*** Data shown ***
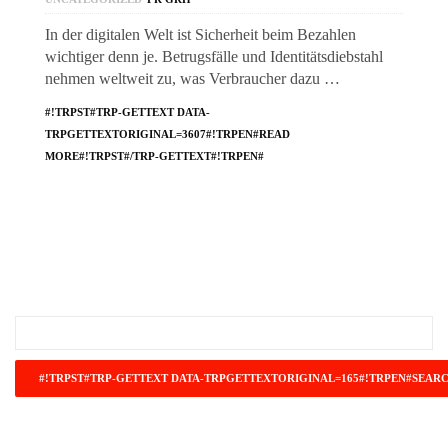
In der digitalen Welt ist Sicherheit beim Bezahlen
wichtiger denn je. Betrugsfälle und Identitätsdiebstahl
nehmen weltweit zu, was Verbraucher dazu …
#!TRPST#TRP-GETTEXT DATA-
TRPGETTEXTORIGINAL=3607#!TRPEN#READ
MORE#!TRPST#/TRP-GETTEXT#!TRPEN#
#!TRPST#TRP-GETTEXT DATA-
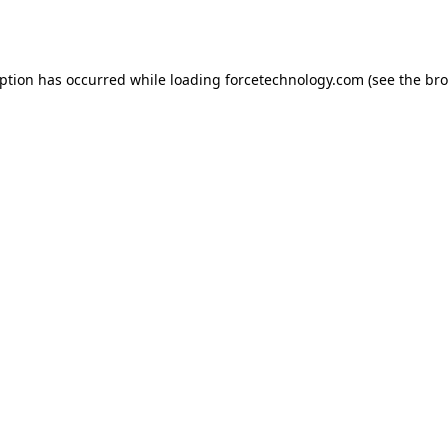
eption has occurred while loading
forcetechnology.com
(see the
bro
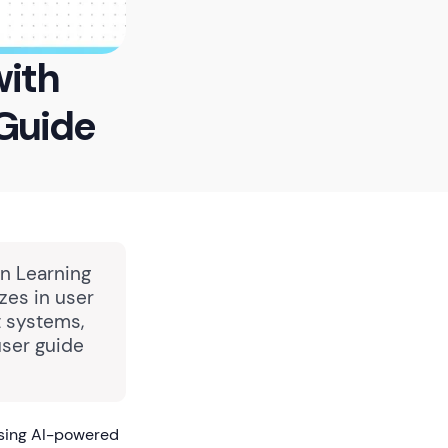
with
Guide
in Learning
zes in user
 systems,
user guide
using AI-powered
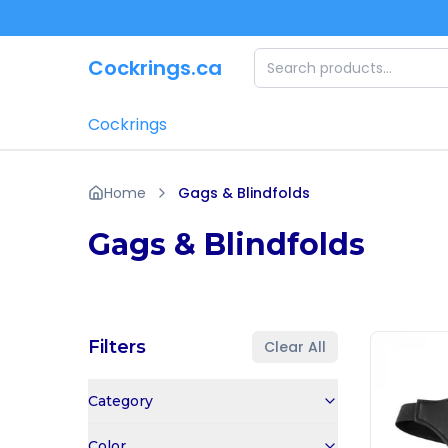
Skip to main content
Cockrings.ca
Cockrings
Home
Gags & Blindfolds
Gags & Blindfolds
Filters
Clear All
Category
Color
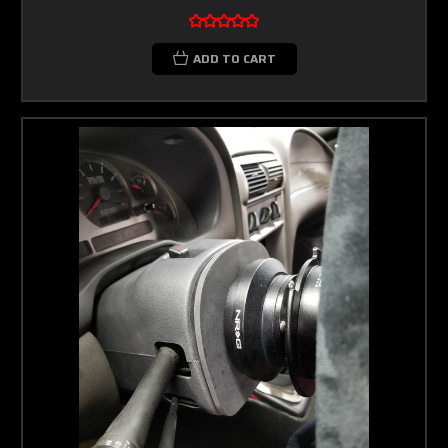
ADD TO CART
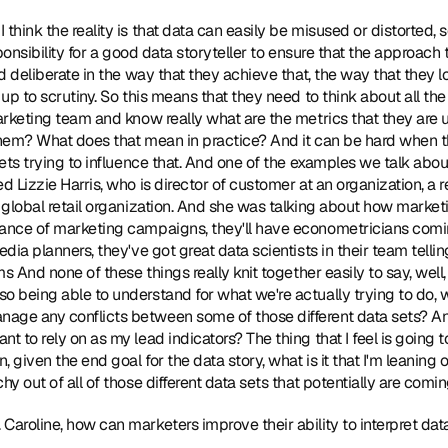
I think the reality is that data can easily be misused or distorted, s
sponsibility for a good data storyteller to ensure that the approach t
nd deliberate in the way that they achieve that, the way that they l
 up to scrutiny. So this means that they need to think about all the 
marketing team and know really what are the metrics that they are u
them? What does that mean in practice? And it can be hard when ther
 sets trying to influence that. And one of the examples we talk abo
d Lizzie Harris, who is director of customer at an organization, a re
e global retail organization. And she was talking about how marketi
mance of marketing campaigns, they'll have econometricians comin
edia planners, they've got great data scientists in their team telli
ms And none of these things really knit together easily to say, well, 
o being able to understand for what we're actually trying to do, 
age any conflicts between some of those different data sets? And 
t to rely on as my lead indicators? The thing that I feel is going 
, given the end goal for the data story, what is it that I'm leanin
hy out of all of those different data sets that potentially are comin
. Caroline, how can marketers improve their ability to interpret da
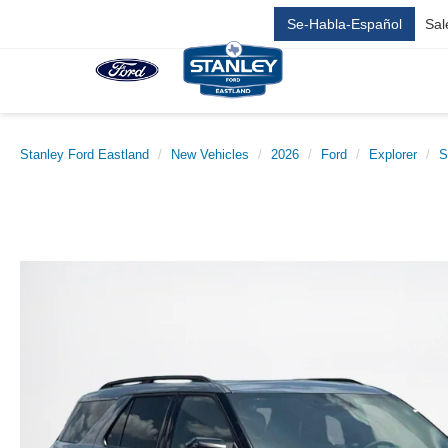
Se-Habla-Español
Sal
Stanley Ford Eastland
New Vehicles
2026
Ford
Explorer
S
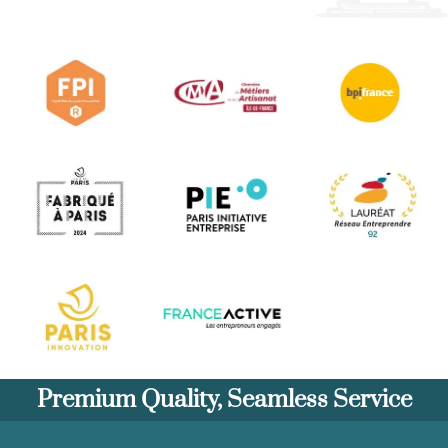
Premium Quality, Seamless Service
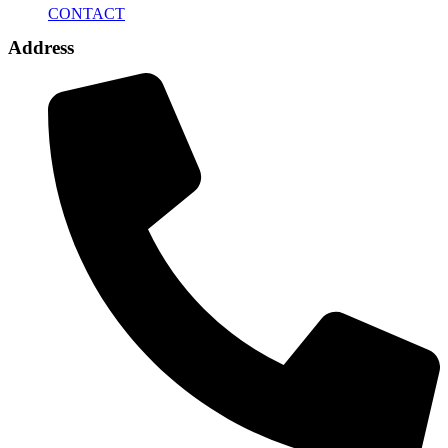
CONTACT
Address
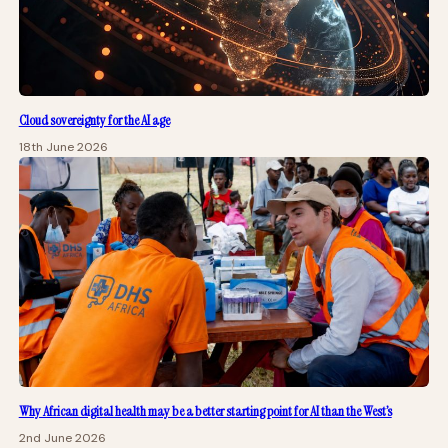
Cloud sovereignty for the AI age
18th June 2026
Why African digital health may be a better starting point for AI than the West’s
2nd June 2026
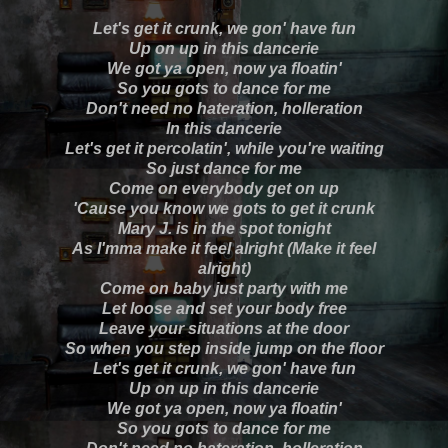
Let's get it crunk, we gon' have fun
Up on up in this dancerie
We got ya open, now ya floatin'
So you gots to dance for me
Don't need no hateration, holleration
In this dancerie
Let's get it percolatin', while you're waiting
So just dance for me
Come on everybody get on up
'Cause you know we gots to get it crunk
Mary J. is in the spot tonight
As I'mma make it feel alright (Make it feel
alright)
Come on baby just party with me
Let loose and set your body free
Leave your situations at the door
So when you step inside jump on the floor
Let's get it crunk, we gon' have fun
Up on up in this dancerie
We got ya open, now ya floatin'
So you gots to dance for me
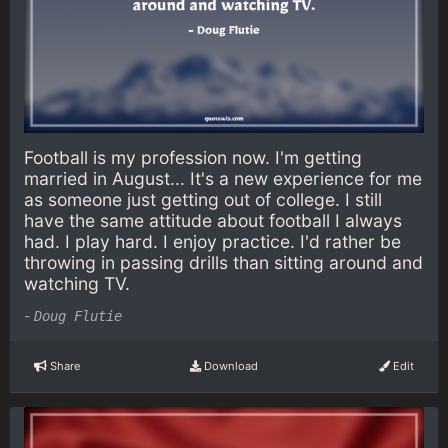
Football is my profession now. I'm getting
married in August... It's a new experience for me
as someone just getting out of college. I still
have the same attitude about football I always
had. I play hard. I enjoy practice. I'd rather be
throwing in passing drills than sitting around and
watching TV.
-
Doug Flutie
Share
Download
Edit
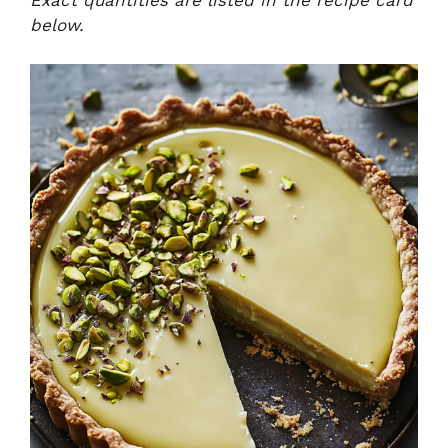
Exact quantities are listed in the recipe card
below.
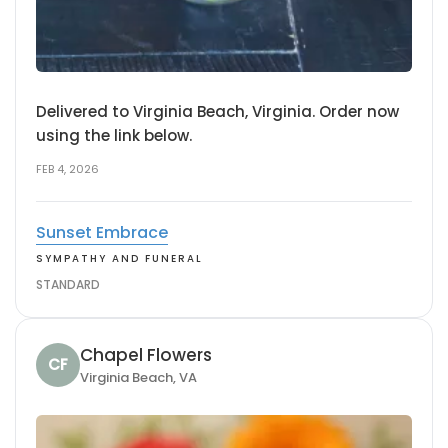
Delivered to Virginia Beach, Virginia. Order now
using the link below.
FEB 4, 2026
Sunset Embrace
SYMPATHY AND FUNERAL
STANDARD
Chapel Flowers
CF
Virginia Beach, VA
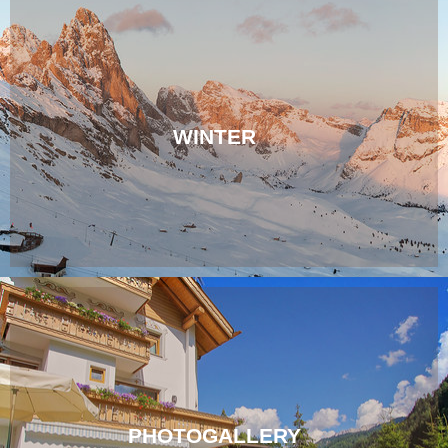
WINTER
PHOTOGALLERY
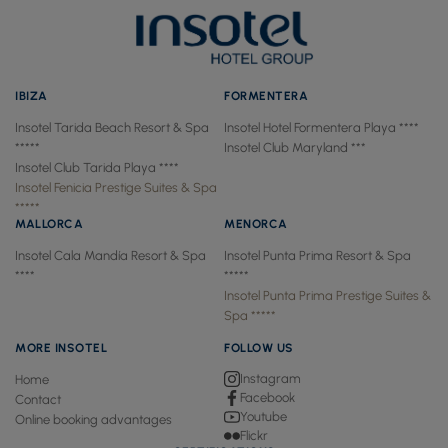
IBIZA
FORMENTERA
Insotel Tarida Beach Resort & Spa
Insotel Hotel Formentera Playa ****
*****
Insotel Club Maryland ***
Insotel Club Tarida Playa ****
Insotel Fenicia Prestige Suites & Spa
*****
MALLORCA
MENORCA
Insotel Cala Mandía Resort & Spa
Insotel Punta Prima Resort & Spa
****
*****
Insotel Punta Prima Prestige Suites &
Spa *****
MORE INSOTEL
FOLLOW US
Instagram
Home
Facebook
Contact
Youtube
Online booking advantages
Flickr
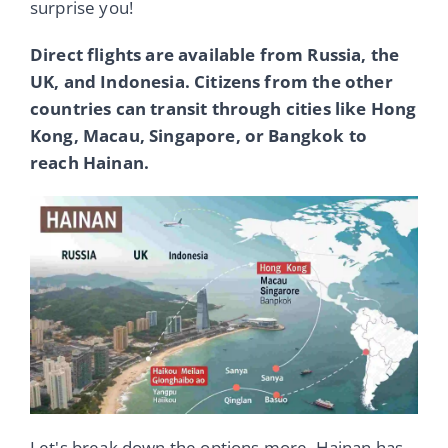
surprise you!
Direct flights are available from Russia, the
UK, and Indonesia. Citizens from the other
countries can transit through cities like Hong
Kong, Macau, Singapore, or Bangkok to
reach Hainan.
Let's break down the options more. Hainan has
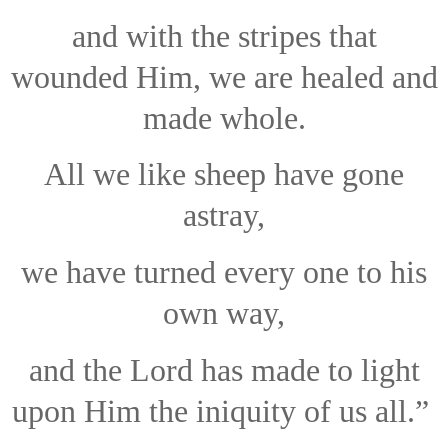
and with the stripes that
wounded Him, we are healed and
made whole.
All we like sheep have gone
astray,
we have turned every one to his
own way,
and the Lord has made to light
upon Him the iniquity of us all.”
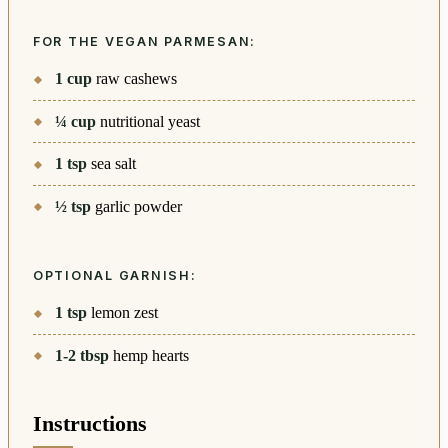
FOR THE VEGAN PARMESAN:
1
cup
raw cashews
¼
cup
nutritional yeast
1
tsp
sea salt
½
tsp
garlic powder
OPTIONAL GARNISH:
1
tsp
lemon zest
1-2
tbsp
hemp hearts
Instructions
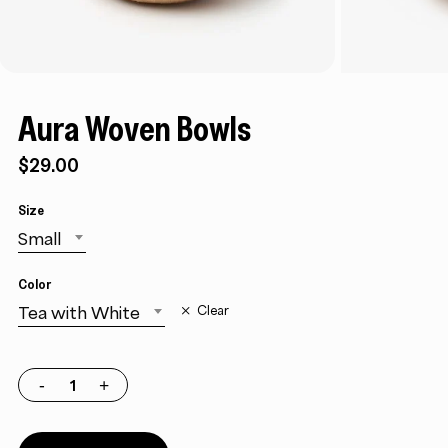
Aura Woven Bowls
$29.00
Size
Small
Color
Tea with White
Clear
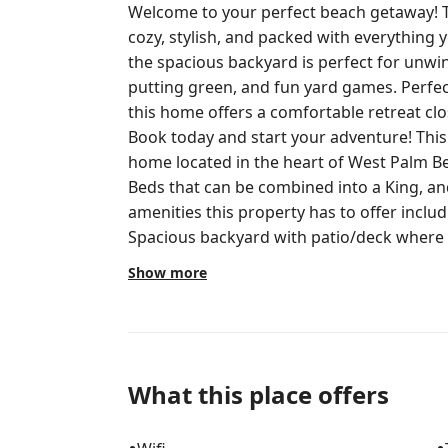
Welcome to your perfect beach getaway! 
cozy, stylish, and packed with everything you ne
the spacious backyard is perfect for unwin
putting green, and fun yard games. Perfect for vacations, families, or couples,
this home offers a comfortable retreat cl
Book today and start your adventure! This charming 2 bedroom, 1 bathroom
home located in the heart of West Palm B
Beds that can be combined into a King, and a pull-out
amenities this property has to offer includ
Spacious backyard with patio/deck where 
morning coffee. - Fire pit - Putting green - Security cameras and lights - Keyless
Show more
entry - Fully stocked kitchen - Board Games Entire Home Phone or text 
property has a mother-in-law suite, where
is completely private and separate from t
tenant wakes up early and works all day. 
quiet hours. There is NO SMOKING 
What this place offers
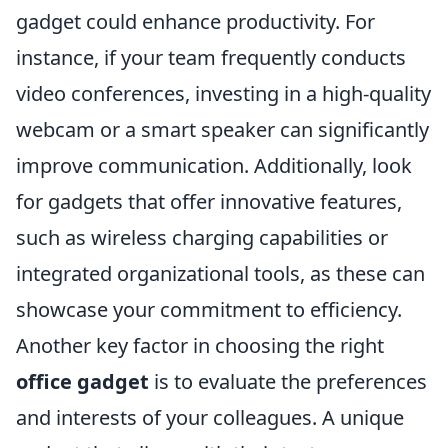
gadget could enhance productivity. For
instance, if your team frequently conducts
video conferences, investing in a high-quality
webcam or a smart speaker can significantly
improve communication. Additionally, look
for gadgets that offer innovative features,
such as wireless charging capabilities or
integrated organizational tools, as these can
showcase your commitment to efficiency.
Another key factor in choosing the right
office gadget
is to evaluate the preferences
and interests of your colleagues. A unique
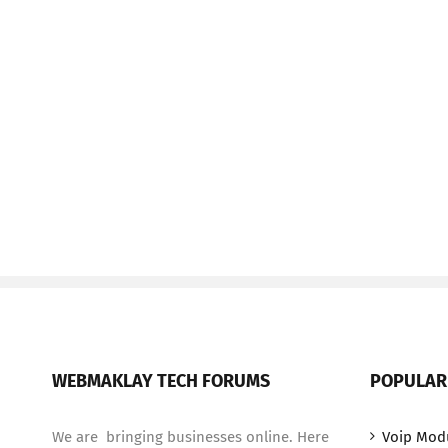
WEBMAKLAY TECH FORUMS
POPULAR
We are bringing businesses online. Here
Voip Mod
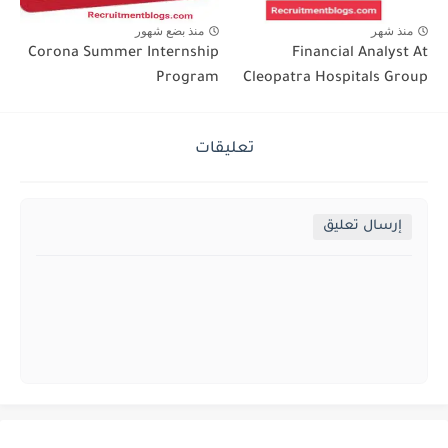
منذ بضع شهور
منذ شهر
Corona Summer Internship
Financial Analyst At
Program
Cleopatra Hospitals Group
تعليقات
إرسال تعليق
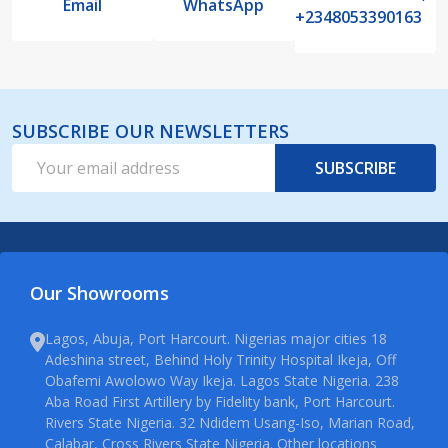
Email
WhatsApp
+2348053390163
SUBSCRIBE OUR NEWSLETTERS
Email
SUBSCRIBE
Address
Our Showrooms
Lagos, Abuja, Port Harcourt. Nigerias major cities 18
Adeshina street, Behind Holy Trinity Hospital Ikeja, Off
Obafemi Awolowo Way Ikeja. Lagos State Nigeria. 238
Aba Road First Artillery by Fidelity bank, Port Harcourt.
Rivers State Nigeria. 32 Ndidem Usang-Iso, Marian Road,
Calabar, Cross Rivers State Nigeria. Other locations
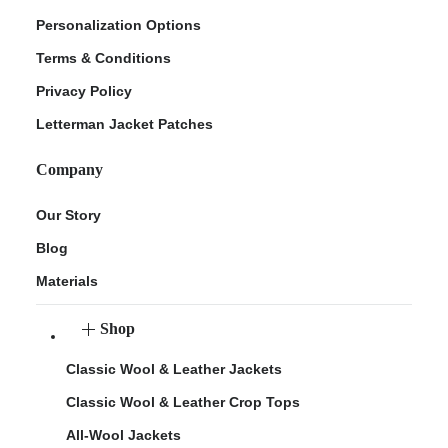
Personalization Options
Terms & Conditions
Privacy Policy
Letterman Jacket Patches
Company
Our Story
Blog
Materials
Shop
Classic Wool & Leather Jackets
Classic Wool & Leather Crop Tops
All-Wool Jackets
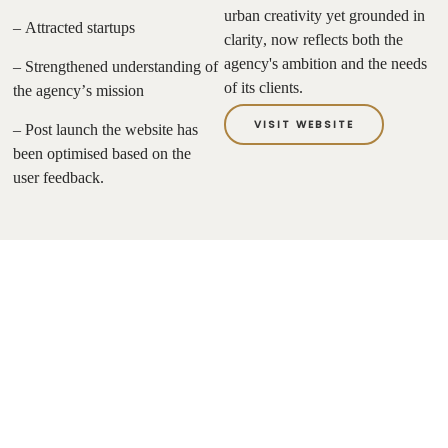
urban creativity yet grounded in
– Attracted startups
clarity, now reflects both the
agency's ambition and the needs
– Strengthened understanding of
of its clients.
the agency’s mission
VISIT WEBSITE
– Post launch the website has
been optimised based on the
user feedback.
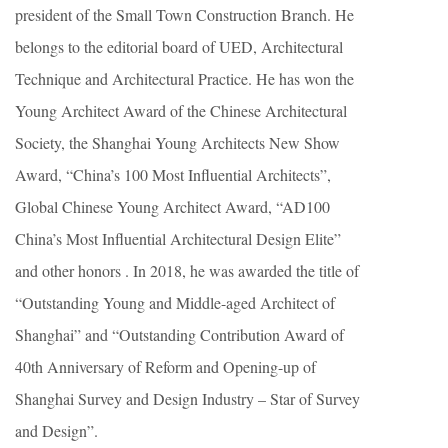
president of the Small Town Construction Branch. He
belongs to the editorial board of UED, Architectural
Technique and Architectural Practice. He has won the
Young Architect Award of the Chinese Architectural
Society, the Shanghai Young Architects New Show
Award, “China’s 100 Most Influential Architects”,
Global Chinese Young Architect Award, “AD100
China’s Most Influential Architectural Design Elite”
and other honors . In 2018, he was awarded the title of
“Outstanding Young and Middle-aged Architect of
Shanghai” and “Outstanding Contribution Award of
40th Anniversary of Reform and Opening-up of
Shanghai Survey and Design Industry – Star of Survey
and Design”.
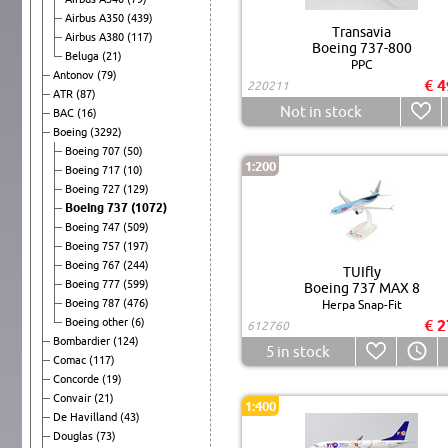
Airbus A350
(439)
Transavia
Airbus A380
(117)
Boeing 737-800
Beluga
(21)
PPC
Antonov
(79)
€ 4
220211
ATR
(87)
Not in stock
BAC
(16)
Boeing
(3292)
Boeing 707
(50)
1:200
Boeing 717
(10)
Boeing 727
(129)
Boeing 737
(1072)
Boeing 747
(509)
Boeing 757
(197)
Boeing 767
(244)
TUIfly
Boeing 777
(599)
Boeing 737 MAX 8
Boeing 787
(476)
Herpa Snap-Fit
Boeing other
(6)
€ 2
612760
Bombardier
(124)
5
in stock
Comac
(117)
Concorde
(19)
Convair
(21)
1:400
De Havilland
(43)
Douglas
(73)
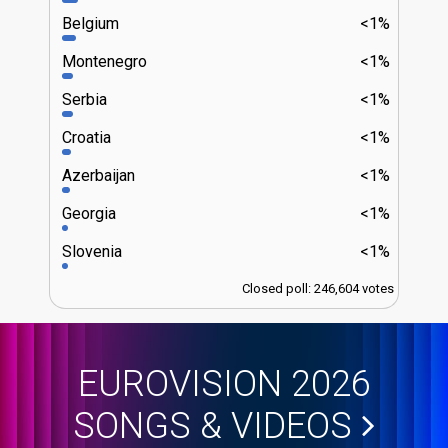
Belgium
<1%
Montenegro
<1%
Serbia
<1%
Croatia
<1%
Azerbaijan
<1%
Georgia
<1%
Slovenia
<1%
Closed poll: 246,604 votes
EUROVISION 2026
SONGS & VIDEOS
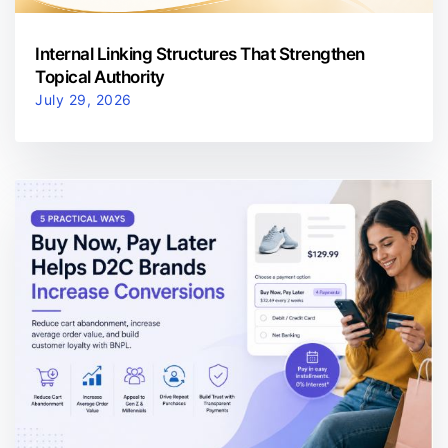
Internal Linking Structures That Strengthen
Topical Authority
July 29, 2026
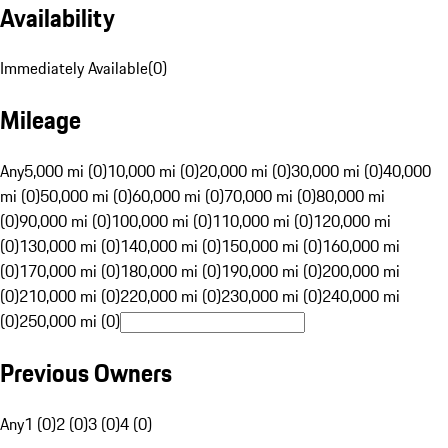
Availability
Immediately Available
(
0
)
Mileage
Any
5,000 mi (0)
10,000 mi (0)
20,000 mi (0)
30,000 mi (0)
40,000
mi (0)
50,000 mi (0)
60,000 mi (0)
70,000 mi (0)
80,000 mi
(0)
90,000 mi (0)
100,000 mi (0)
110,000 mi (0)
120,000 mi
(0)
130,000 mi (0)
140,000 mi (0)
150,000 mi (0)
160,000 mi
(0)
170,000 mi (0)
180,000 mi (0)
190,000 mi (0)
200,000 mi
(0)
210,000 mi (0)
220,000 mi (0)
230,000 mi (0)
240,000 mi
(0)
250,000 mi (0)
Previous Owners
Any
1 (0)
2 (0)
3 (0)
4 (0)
*** End of Data shown ***
Work to be completed: A copy of each line above that holds the word "backyard" is the expected answer.

Output of the exercise:
the spacious backyard is perfect for unwin
Spacious backyard with patio/deck where 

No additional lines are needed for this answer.